Top of DATA EXTRACTS

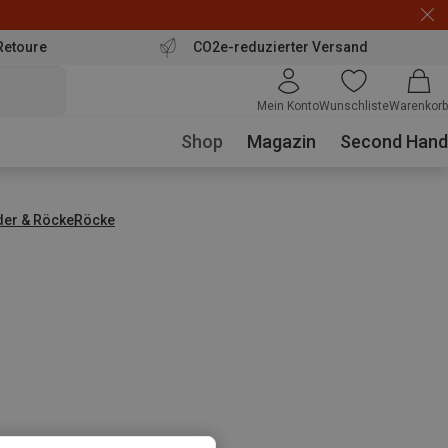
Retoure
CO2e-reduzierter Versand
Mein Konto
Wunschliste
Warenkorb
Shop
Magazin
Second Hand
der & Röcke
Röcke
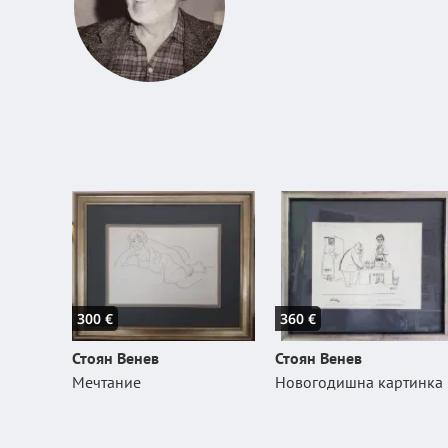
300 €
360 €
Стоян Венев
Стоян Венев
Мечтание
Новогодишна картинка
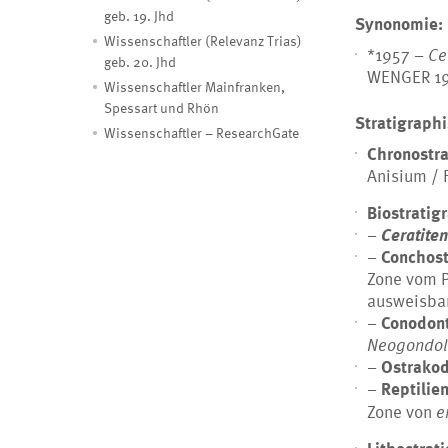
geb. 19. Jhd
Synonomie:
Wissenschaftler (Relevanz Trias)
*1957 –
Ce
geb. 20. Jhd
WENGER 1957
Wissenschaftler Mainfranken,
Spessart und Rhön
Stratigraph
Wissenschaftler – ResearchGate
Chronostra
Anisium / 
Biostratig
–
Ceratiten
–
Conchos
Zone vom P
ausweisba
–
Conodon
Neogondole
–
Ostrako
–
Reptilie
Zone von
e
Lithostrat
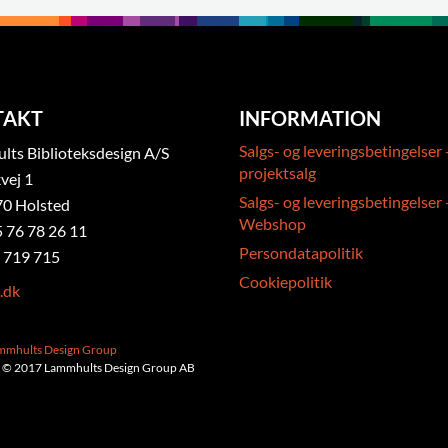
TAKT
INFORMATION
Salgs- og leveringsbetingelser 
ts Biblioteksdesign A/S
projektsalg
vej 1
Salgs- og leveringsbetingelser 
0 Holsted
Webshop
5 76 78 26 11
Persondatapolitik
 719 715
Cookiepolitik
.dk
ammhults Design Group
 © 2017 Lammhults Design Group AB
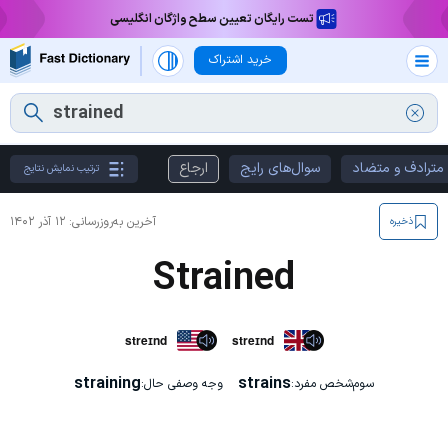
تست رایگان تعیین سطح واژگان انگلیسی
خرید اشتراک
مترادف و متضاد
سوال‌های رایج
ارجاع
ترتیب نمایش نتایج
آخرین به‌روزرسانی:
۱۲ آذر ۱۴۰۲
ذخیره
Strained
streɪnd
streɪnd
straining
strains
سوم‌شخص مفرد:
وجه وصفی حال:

Bottom of DATA EXTRACTS
Top of DATA EXTRACTS

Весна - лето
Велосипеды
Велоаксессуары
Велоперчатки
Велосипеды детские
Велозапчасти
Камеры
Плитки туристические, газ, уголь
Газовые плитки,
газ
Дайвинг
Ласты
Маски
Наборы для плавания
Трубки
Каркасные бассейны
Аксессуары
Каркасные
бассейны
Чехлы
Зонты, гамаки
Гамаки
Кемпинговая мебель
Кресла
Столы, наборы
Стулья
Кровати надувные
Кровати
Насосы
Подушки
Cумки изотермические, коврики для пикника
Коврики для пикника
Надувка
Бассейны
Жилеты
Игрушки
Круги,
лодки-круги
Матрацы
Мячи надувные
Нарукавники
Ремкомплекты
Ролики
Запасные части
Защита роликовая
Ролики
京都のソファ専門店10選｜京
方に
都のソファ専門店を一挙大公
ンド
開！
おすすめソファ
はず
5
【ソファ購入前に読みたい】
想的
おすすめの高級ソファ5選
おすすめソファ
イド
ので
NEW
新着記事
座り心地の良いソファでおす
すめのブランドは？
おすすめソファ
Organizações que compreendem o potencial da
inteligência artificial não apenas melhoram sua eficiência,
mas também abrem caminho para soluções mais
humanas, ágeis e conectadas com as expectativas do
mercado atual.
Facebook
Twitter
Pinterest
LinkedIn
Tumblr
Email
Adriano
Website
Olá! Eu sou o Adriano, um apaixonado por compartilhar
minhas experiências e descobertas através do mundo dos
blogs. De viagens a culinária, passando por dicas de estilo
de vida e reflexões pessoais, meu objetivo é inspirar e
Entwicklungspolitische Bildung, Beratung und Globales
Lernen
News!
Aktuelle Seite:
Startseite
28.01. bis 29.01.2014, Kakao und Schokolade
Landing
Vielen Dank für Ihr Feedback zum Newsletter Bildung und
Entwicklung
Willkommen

Bottom of DATA EXTRACTS
Top of DATA EXTRACTS

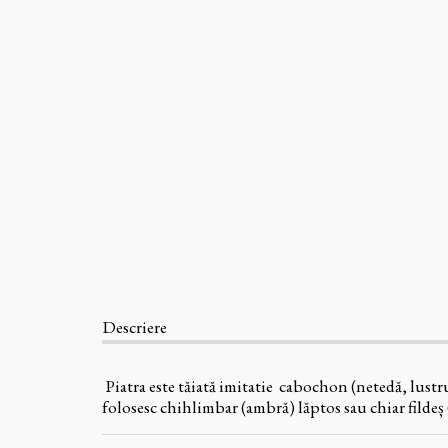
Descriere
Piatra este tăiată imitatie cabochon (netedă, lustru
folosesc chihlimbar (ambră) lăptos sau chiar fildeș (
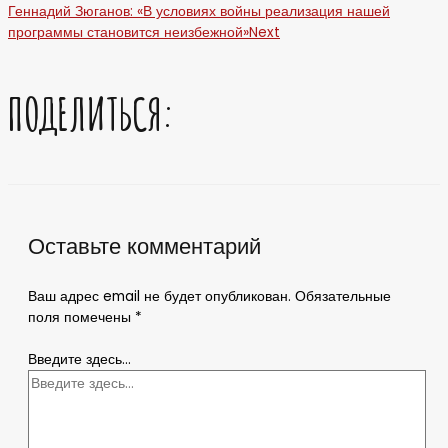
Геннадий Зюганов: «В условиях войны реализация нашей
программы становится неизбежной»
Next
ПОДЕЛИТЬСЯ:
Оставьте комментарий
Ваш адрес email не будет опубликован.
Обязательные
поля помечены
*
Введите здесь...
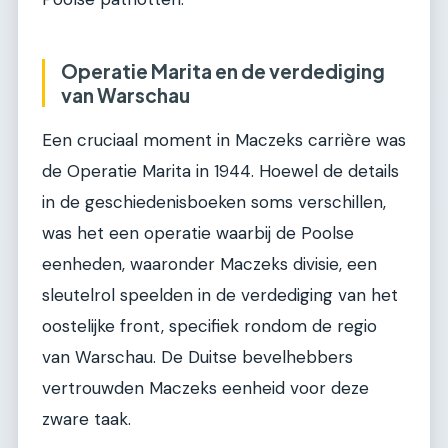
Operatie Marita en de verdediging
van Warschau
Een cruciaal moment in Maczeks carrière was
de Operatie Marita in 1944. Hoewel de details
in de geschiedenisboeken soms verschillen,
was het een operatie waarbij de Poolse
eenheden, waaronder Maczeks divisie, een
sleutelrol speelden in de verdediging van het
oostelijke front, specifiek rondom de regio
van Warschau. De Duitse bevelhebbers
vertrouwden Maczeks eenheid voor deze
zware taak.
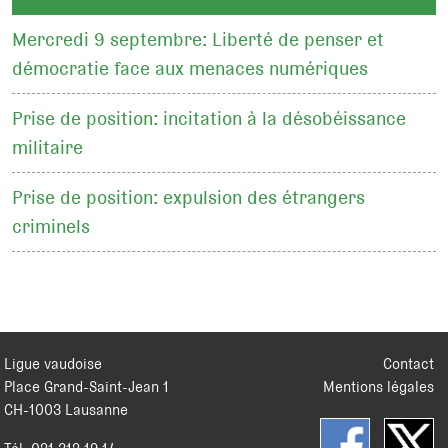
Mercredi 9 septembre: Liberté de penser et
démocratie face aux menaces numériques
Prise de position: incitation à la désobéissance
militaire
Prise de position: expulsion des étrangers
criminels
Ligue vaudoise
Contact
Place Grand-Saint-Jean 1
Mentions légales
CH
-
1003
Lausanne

Bottom of DATA EXTRACTS

TASK BRIEF:
Search the data above for the string "Marita" and copy each line that has it.

TASK OUTPUT:
Operatie Marita en de verdediging
de Operatie Marita in 1944. Hoewel de details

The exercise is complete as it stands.